● **Excerpted data**:
════════════════

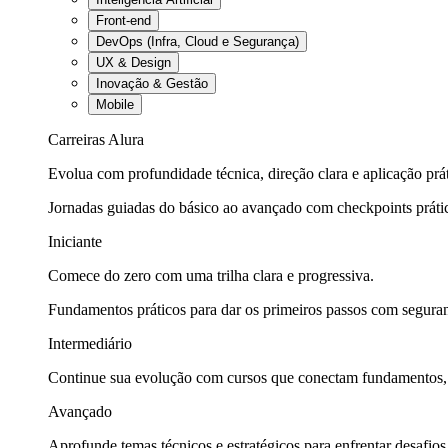
Front-end
DevOps (Infra, Cloud e Segurança)
UX & Design
Inovação & Gestão
Mobile
Carreiras Alura
Evolua com profundidade técnica, direção clara e aplicação prát
Jornadas guiadas do básico ao avançado com checkpoints práti
Iniciante
Comece do zero com uma trilha clara e progressiva.
Fundamentos práticos para dar os primeiros passos com seguran
Intermediário
Continue sua evolução com cursos que conectam fundamentos, fe
Avançado
Aprofunde temas técnicos e estratégicos para enfrentar desafios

════════════════

● **Assignment**: Only the text of the listing above is wanted, transcribed exactly, without its images.

● **Task response**:
Front-end
DevOps (Infra, Cloud e Segurança)
UX & Design
Inovação & Gestão
Mobile
Carreiras Alura
Evolua com profundidade técnica, direção clara e aplicação prát
Jornadas guiadas do básico ao avançado com checkpoints práti
Iniciante
Comece do zero com uma trilha clara e progressiva.
Fundamentos práticos para dar os primeiros passos com seguran
Intermediário
Continue sua evolução com cursos que conectam fundamentos, fe
Avançado
Aprofunde temas técnicos e estratégicos para enfrentar desafios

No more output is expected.